|Diaspore or Zultanite?
Over the centuries that man has been scouring the earth for valuable minerals, one would think that all the different types of gemstones had already been discovered. However, new ones seem to be found on a fairly regular basis and some of these have become very important with regard to the international gemstone and jewelry market.
Tanzanite was discovered as recently as the 1960s and tsavorite garnet in the 1970s, both in East Africa. Chrome diopside was first found in Russia in the 1980s, and Paraiba tourmaline from Brazil first appeared on the market in the early 1990s. More recently there has been a lot of publicity surrounding andesine labradorite, though it turned out to be not 'andesine', but color-enhanced labradorite.
The latest new find in the gemstone world is a delicately-colored stone with interesting color-change properties being promoted under the name zultanite. Mined from a single deposit in the mountains of Central Turkey, the name zultanite is a brand name introduced by the man with mining rights to the deposit, Murat Akgun. The name is assumed to reference the sultans who ruled the Ottoman Empire.
The name zultanite may be new, but this particular mineral has been known since 1801 when it was first discovered in the Ural Mountains of Russia. Its gemological name is diaspore, and it is hydrated aluminum oxide colored by manganese. It was first faceted as a gemstone in the 1980s, but was not commercialy mined until recently.
Diaspore has reasonably good gemstone characteristics.

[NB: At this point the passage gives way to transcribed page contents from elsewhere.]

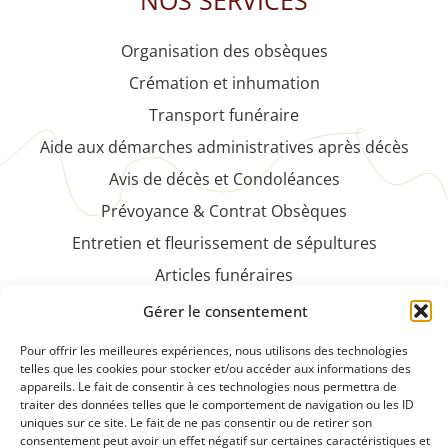
NOS SERVICES
Organisation des obsèques
Crémation et inhumation
Transport funéraire
Aide aux démarches administratives après décès
Avis de décès et Condoléances
Prévoyance & Contrat Obsèques
Entretien et fleurissement de sépultures
Articles funéraires
Faire-part et cartes de remerciements
Gérer le consentement
NOS PRODUITS
Pour offrir les meilleures expériences, nous utilisons des technologies
telles que les cookies pour stocker et/ou accéder aux informations des
appareils. Le fait de consentir à ces technologies nous permettra de
Plaques funéraires et articles de souvenirs
traiter des données telles que le comportement de navigation ou les ID
Fleurs et compositions florales naturelles ou
uniques sur ce site. Le fait de ne pas consentir ou de retirer son
consentement peut avoir un effet négatif sur certaines caractéristiques et
artificielles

It has a hardness of 6.5 to 7 on the Mohs scale, comparable to peridot and tanzanite. It has a refractive index of 1.702 to 1.750, which lies between that of tanzanite and spinel. Diaspore has perfect cleavage in one direction, making it a challenge to cut.
Gems that change color under different lighting are rare and diapsore is attracting buyers who are drawn to this unique quality. Under natural or fluorescent light, diapsore has a kiwi green color, with flashes of yellow. Under incandescent lighting, this shifts to a champagne color, and when exposed to subdued lighting, such as candlelight, diaspore has a pinkish color. The larger the stone, the more pronounced the color change effect.
Diaspore deposits have now been found in a number of locations around the world, including Arizona and Pennsylvania in the USA, New Zealand, Brazil, Argentina, Russia, the UK and China. However, to date, the only gem-quality material has been mined in Turkey.